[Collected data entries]

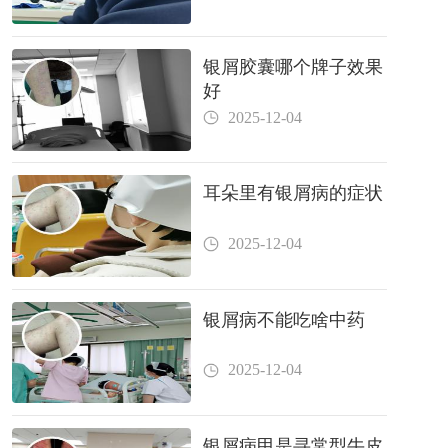
银屑胶囊哪个牌子效果
好
2025-12-04
耳朵里有银屑病的症状
2025-12-04
银屑病不能吃啥中药
2025-12-04
银屑病甲是寻常型牛皮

_What you will do_.
Produce a verbatim copy of all records, minus pictures.

_Written answer_.
银屑胶囊哪个牌子效果
好
2025-12-04
耳朵里有银屑病的症状
2025-12-04
银屑病不能吃啥中药
2025-12-04
银屑病甲是寻常型牛皮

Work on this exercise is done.